• _Task requirements_:
Lines with "väčšej": pull these out of the listing below.

Top of Data records

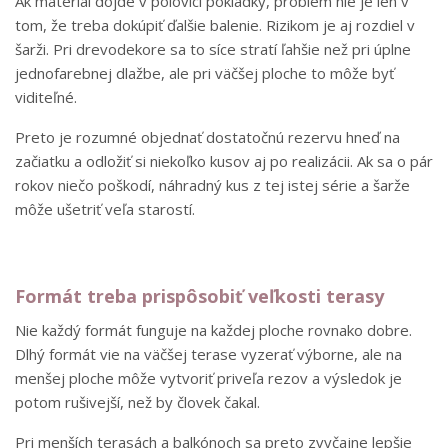
Ak materiál dôjde v polovici pokládky, problém nie je len v
tom, že treba dokúpiť ďalšie balenie. Rizikom je aj rozdiel v
šarži. Pri drevodekore sa to síce stratí ľahšie než pri úplne
jednofarebnej dlažbe, ale pri väčšej ploche to môže byť
viditeľné.
Preto je rozumné objednať dostatočnú rezervu hneď na
začiatku a odložiť si niekoľko kusov aj po realizácii. Ak sa o pár
rokov niečo poškodí, náhradný kus z tej istej série a šarže
môže ušetriť veľa starostí.
Formát treba prispôsobiť veľkosti terasy
Nie každý formát funguje na každej ploche rovnako dobre.
Dlhý formát vie na väčšej terase vyzerať výborne, ale na
menšej ploche môže vytvoriť priveľa rezov a výsledok je
potom rušivejší, než by človek čakal.
Pri menších terasách a balkónoch sa preto zvyčajne lepšie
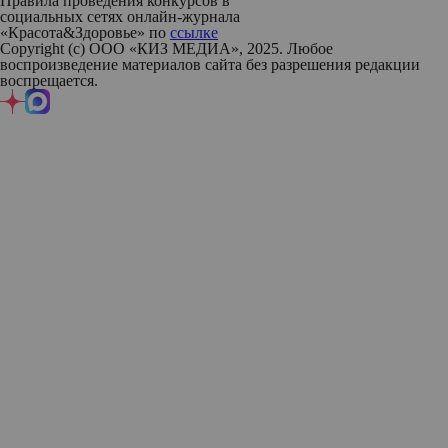
Правила проведения конкурсов в
социальных сетях онлайн-журнала
«Красота&Здоровье» по
ссылке
Copyright (с) ООО «КИЗ МЕДИА», 2025. Любое
воспроизведение материалов сайта без разрешения редакции
воспрещается.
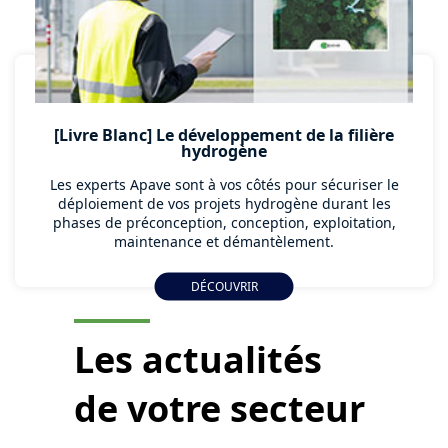
[Livre Blanc] Le développement de la filière
hydrogène
Les experts Apave sont à vos côtés pour sécuriser le
déploiement de vos projets hydrogène durant les
phases de préconception, conception, exploitation,
maintenance et démantèlement.
DÉCOUVRIR
Les actualités
de votre secteur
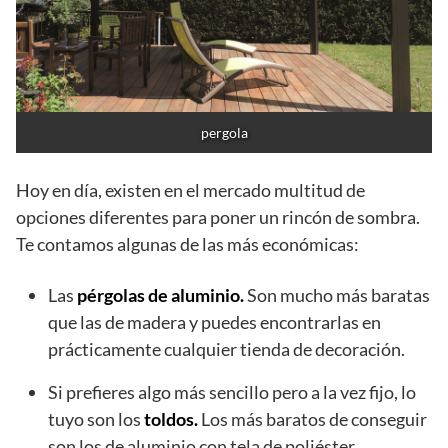
pergola
Hoy en día, existen en el mercado multitud de
opciones diferentes para poner un rincón de sombra.
Te contamos algunas de las más económicas:
Las
pérgolas de aluminio.
Son mucho más baratas
que las de madera y puedes encontrarlas en
prácticamente cualquier tienda de decoración.
Si prefieres algo más sencillo pero a la vez fijo, lo
tuyo son los
toldos.
Los más baratos de conseguir
son los de aluminio con tela de poliéster.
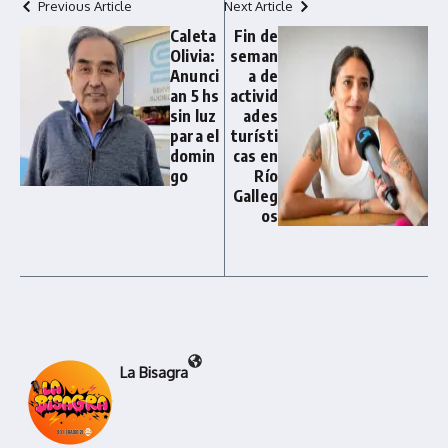
Previous Article
Next Article
Caleta
Fin de
Olivia:
seman
Anunci
a de
an 5 hs
activid
sin luz
ades
para el
turísti
domin
cas en
go
Río
Galleg
os
La Bisagra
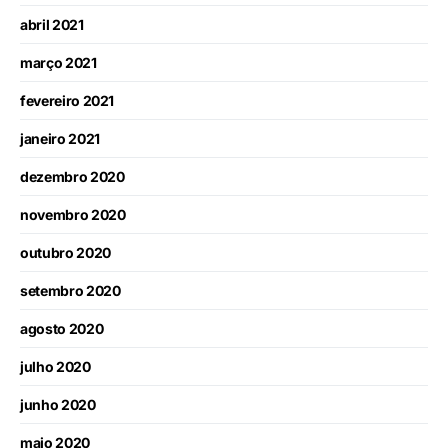
abril 2021
março 2021
fevereiro 2021
janeiro 2021
dezembro 2020
novembro 2020
outubro 2020
setembro 2020
agosto 2020
julho 2020
junho 2020
maio 2020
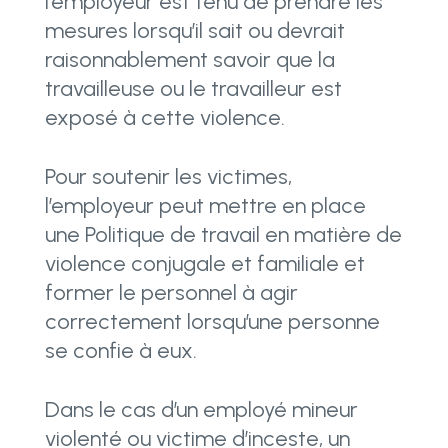
l’employeur est tenu de prendre les
mesures lorsqu’il sait ou devrait
raisonnablement savoir que la
travailleuse ou le travailleur est
exposé à cette violence.
Pour soutenir les victimes,
l’employeur peut mettre en place
une Politique de travail en matière de
violence conjugale et familiale et
former le personnel à agir
correctement lorsqu’une personne
se confie à eux.
Dans le cas d’un employé mineur
violenté ou victime d’inceste, un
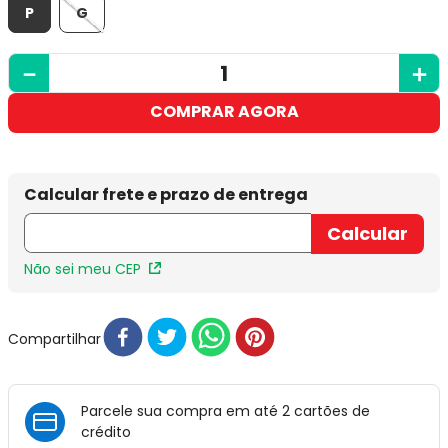
P
G
－
＋
COMPRAR AGORA
Não sei meu CEP
Compartilhar
Parcele sua compra em até 2 cartões de
crédito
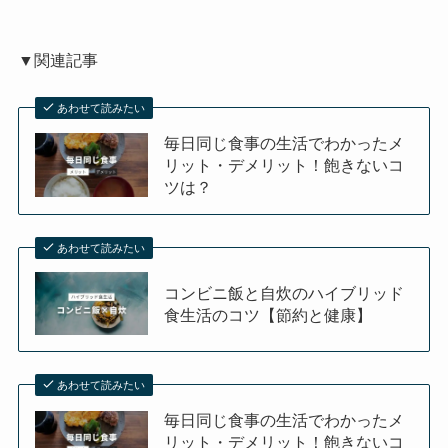
▼関連記事
あわせて読みたい
毎日同じ食事の生活でわかったメ
リット・デメリット！飽きないコ
ツは？
あわせて読みたい
コンビニ飯と自炊のハイブリッド
食生活のコツ【節約と健康】
あわせて読みたい
毎日同じ食事の生活でわかったメ
リット・デメリット！飽きないコ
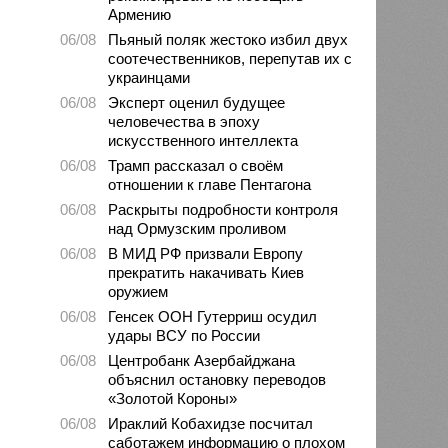
Армению
06/08
Пьяный поляк жестоко избил двух
соотечественников, перепутав их с
украинцами
06/08
Эксперт оценил будущее
человечества в эпоху
искусственного интеллекта
06/08
Трамп рассказал о своём
отношении к главе Пентагона
06/08
Раскрыты подробности контроля
над Ормузским проливом
06/08
В МИД РФ призвали Европу
прекратить накачивать Киев
оружием
06/08
Генсек ООН Гутерриш осудил
удары ВСУ по России
06/08
Центробанк Азербайджана
объяснил остановку переводов
«Золотой Короны»
06/08
Ираклий Кобахидзе посчитал
саботажем информацию о плохом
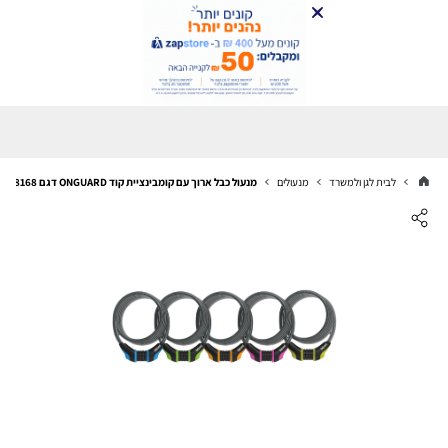
לבית לגן ולמשרד
מנעולים
מנעול כבל ארוך עם קומבינציית קוד ONGUARD דגם 8168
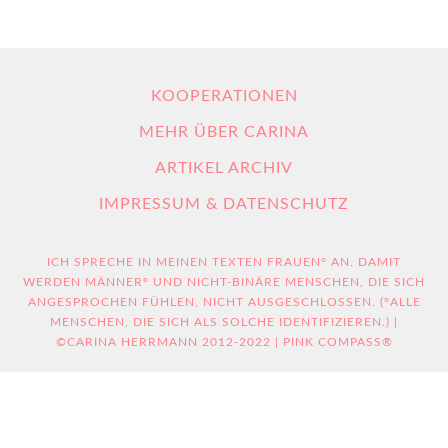
KOOPERATIONEN
MEHR ÜBER CARINA
ARTIKEL ARCHIV
IMPRESSUM & DATENSCHUTZ
ICH SPRECHE IN MEINEN TEXTEN FRAUEN° AN. DAMIT
WERDEN MÄNNER° UND NICHT-BINÄRE MENSCHEN, DIE SICH
ANGESPROCHEN FÜHLEN, NICHT AUSGESCHLOSSEN. (°ALLE
MENSCHEN, DIE SICH ALS SOLCHE IDENTIFIZIEREN.) |
©CARINA HERRMANN 2012-2022 | PINK COMPASS®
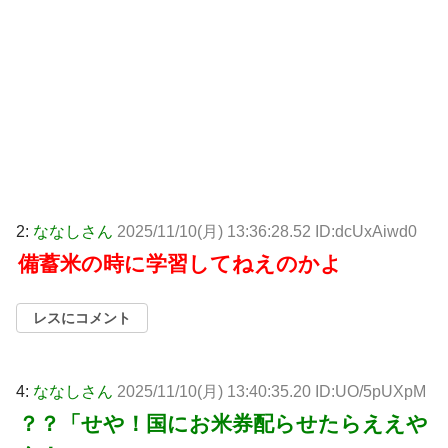
2:
ななしさん
2025/11/10(月) 13:36:28.52 ID:dcUxAiwd0
備蓄米の時に学習してねえのかよ
レスにコメント
4:
ななしさん
2025/11/10(月) 13:40:35.20 ID:UO/5pUXpM
？？「せや！国にお米券配らせたらええや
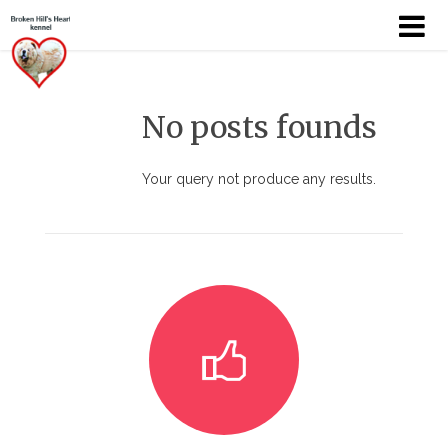
No posts founds
KÖSZÖNTŐ
Your query not produce any results.
BEMUTATKOZÁS
HÍREK
CHOW
KUTYÁIM
KIÁLLÍTÁSOK
GALÉRIÁK I.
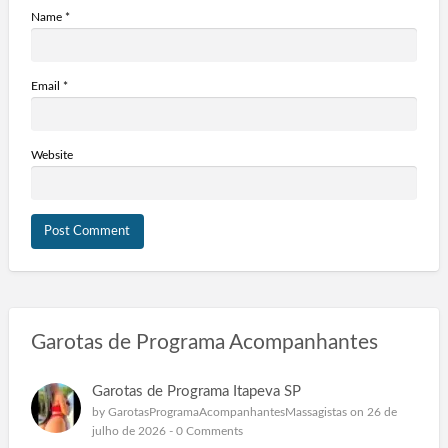
Name
*
Email
*
Website
Garotas de Programa Acompanhantes
Garotas de Programa Itapeva SP
by
GarotasProgramaAcompanhantesMassagistas
on 26 de
julho de 2026 -
0 Comments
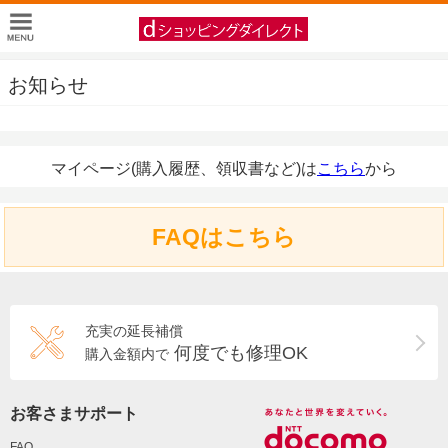
お知らせ
マイページ(購入履歴、領収書など)は
こちら
から
FAQはこちら
充実の延長補償
何度でも修理OK
購入金額内で
お客さまサポート
FAQ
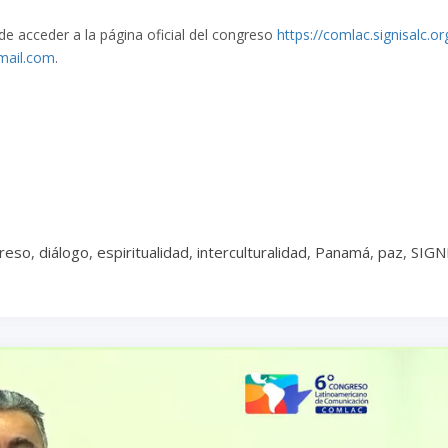
 acceder a la página oficial del congreso
https://comlac.signisalc.or
mail.com
.
reso
,
diálogo
,
espiritualidad
,
interculturalidad
,
Panamá
,
paz
,
SIGN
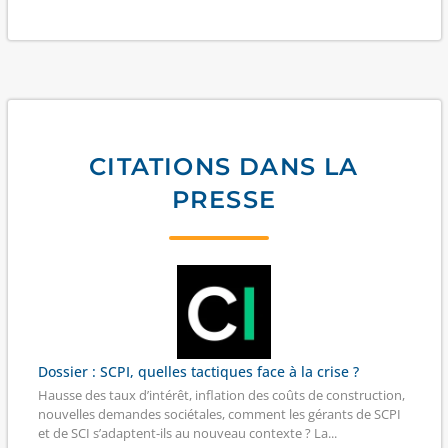
CITATIONS DANS LA
PRESSE
Dossier : SCPI, quelles tactiques face à la crise ?
Hausse des taux d’intérêt, inflation des coûts de construction,
nouvelles demandes sociétales, comment les gérants de SCPI
et de SCI s’adaptent-ils au nouveau contexte ? La...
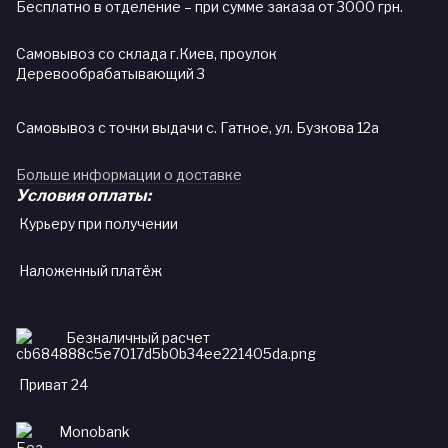
Бесплатно в отделение – при сумме заказа от 3000 грн.
Самовывоз со склада г.Киев, проулок
Деревообрабатывающий 3
Самовывоз с точки выдачи с. Гатное, ул. Бузкова 12а
Больше информации о доставке
Условия оплаты:
Курьеру при получении
Наложенный платёж
Безналичный расчет
Приват 24
Monobank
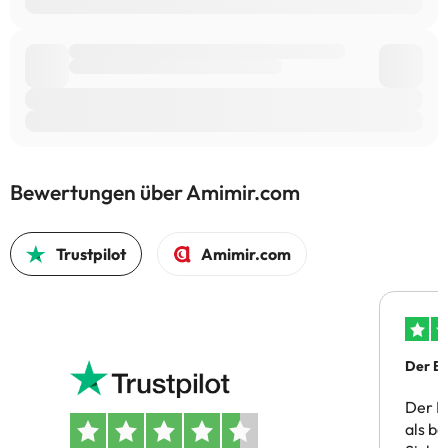
Bewertungen über Amimir.com
Trustpilot
Amimir.com
Der Bu
Der B
als b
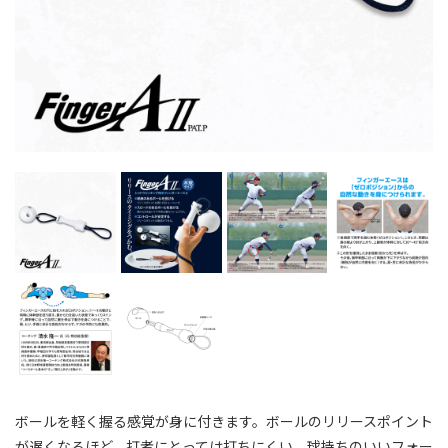
ボールを軽く握る感覚が身に付きます。ボールのリリースポイント
が遅くなるほど、打者にとっては打ちにくい。球持ちのいいフォー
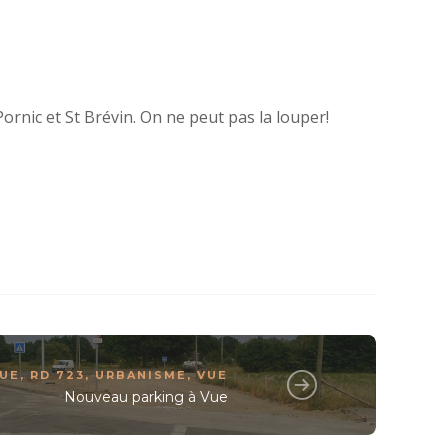
ornic et St Brévin. On ne peut pas la louper!
QUE
,
RD 723
,
URBANISME
,
VUE
Nouveau parking à Vue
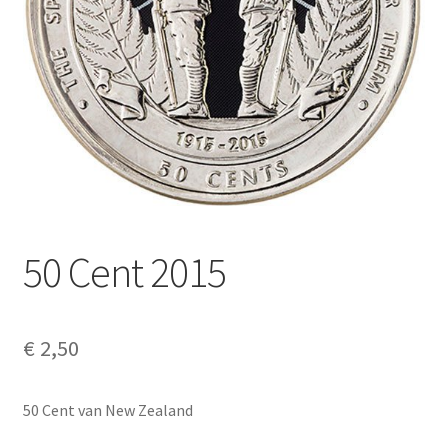
Alg. voorw.
Privacybeleid PMH Enibas
50 Cent 2015
€
2,50
50 Cent van New Zealand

Bottom of Data records

• _Task response_:
jednofarebnej dlažbe, ale pri väčšej ploche to môže byť
Dlhý formát vie na väčšej terase vyzerať výborne, ale na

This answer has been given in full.